Dr Wakefield also expressed frustration with the way the doctors obfuscated the facts by relabeling some cases of autism as rare neurological conditions so as to avoid the parents' pursuing the issue of the autism/vaccine link.
So definitely, vaccines are a major weapon in the arsenal. Unfortunately not for the purpose of ensuring health. As Denis Rancourt so aptly said, "The role of medicine as an institution in our society is to maintain the dominance hierarchy". Institutions have their own agendas; they exist to perpetuate themselves and to serve those who control them. And those controllers have exposed their agenda pretty clearly in the last few years.
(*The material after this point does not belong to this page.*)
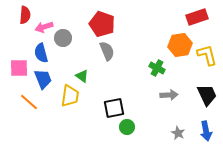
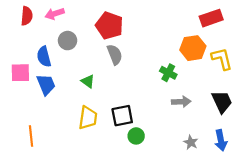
pink arrow: (44, 27) -> (55, 14), moved
yellow trapezoid: (70, 96) -> (88, 118), moved
orange line: (29, 102) -> (31, 136), moved, turned 42

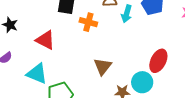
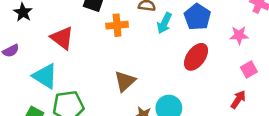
orange cross: (88, 22) -> (117, 25), turned -30
red ellipse: (158, 61) -> (196, 57), moved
JB, thank you. I used some of your research when I wrote my book in 2021. It is outstanding. I tried to distinguish how much of the increase in diagnosis is severe , non speaking, self-injurious, totally dependent. From the research I did it appears, with the expanded diagnosis criteria, roughly 1/3 is a severe diagnosis.
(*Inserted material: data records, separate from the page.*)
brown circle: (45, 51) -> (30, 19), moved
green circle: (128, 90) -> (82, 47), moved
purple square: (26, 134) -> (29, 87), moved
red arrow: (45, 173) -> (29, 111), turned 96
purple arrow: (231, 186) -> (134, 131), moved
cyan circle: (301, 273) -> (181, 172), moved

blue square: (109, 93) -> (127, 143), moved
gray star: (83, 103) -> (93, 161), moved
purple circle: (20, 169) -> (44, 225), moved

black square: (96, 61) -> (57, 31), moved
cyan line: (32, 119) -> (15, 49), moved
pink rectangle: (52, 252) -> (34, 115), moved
But the question remains- HOW DO WE GET JUSTICE? How do we get our children the help they need to have control over their bodies? When are our kids going to matter? When is freedom coming?
And why does the state get to come and monitor parents in their home when the state caused the injury and disability? It’s just because we need money. If we didn’t need financial support, we wouldn’t have to answer to their questions and regulations, and could move freely from one district or state. They have forced entire families into captivity to the paternal state.